- [The task]
In how many lines of the records below does the word "Receita" appear? Reply with the number only.

- [Extracted data]
——
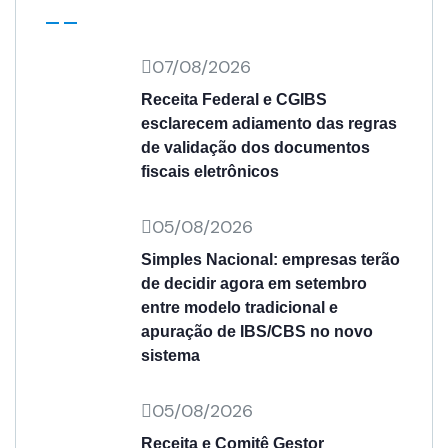
07/08/2026
Receita Federal e CGIBS
esclarecem adiamento das regras
de validação dos documentos
fiscais eletrônicos
05/08/2026
Simples Nacional: empresas terão
de decidir agora em setembro
entre modelo tradicional e
apuração de IBS/CBS no novo
sistema
05/08/2026
Receita e Comitê Gestor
——
- [Answer section]
2